#### [The task]
Show all lines of the listing that contain the word "kvalmatch".

#### [Records for this task]
————
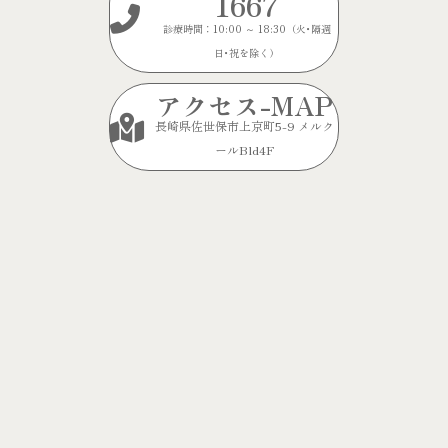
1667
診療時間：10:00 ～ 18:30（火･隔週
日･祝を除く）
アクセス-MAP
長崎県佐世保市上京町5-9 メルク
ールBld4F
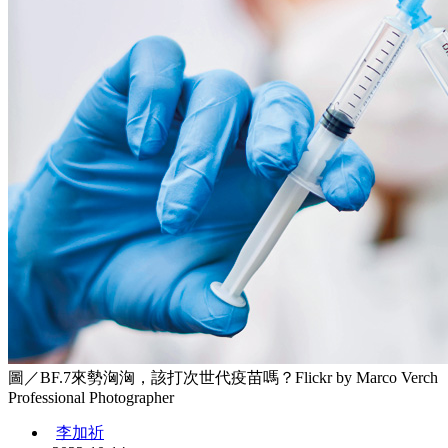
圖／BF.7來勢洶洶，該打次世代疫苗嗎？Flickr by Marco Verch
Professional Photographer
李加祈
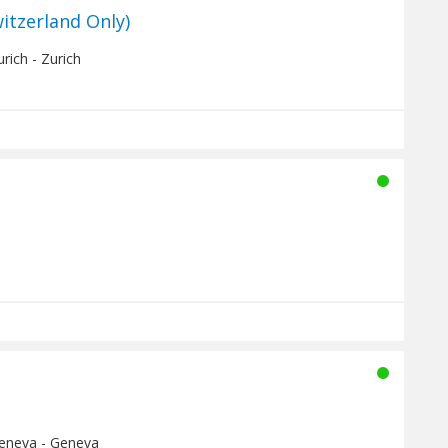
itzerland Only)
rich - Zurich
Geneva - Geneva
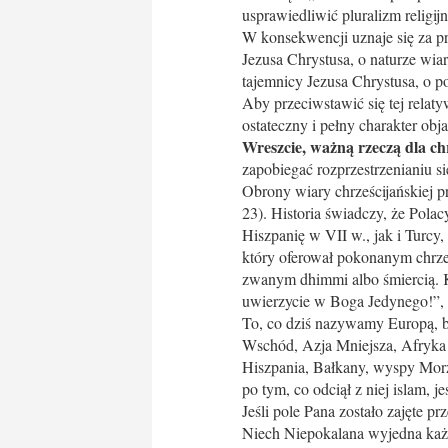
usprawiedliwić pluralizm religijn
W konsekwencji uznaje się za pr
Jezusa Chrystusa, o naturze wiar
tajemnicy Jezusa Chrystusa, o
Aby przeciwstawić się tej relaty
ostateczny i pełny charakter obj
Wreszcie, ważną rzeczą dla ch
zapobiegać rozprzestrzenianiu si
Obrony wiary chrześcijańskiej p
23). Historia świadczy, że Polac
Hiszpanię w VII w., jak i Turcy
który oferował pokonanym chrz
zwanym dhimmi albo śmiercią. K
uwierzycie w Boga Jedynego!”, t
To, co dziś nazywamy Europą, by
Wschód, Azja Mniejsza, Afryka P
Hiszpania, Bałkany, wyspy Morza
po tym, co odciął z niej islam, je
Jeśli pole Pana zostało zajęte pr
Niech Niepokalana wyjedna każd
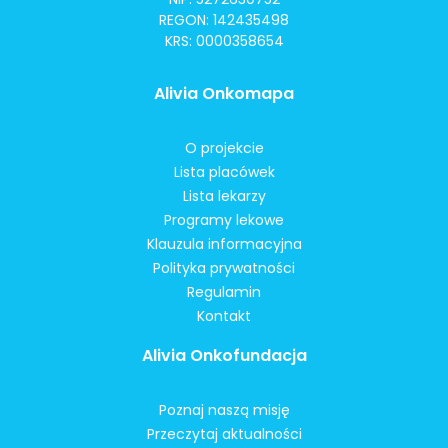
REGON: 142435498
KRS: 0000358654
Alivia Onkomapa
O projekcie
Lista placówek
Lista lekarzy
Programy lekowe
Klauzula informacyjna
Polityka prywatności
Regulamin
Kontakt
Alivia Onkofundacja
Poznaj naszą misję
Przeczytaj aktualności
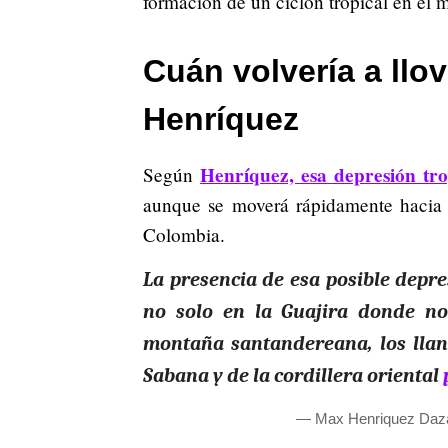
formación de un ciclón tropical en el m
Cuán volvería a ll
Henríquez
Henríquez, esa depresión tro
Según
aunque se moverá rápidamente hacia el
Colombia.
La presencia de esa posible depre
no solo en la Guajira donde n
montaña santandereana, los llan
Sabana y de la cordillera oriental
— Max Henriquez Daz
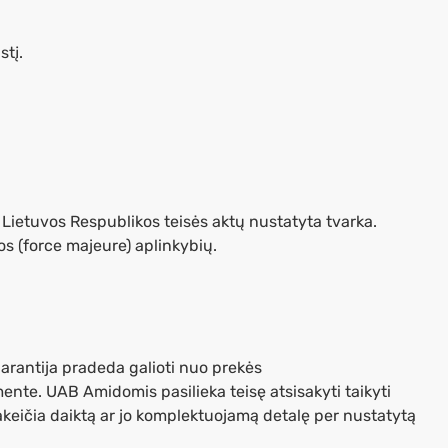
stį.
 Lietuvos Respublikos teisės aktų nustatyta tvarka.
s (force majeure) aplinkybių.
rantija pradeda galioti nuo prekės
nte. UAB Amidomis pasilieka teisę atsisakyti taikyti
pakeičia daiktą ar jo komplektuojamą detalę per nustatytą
————
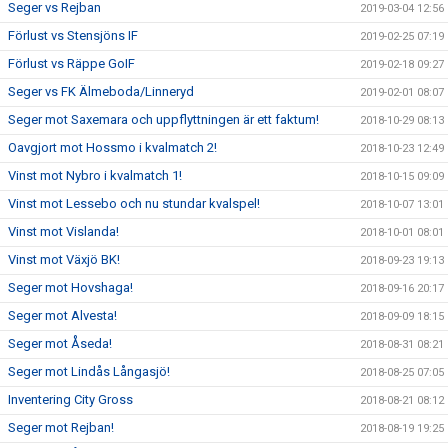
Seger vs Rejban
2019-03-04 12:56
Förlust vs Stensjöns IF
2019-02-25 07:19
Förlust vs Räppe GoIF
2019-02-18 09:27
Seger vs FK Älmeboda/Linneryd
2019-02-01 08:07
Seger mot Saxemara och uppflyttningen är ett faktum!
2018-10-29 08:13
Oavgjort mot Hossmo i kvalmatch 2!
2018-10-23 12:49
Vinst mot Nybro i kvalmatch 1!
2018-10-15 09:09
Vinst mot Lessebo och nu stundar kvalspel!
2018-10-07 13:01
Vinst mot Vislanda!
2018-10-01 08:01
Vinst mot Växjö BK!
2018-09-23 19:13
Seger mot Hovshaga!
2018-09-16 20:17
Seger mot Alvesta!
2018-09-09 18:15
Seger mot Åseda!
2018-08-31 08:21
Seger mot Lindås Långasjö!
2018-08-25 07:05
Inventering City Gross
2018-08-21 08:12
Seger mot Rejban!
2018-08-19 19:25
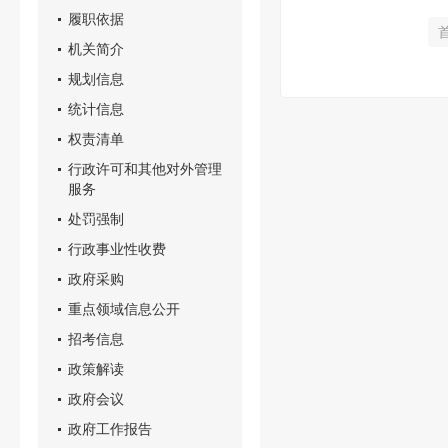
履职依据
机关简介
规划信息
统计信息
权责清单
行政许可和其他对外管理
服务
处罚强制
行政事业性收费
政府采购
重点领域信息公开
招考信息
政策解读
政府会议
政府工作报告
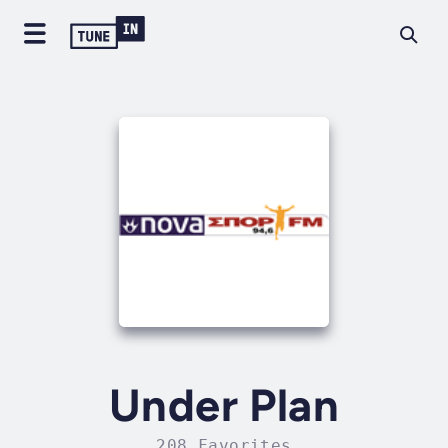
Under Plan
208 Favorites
————
#### [Your solution]
Oavgjort mot Hossmo i kvalmatch 2!
Vinst mot Nybro i kvalmatch 1!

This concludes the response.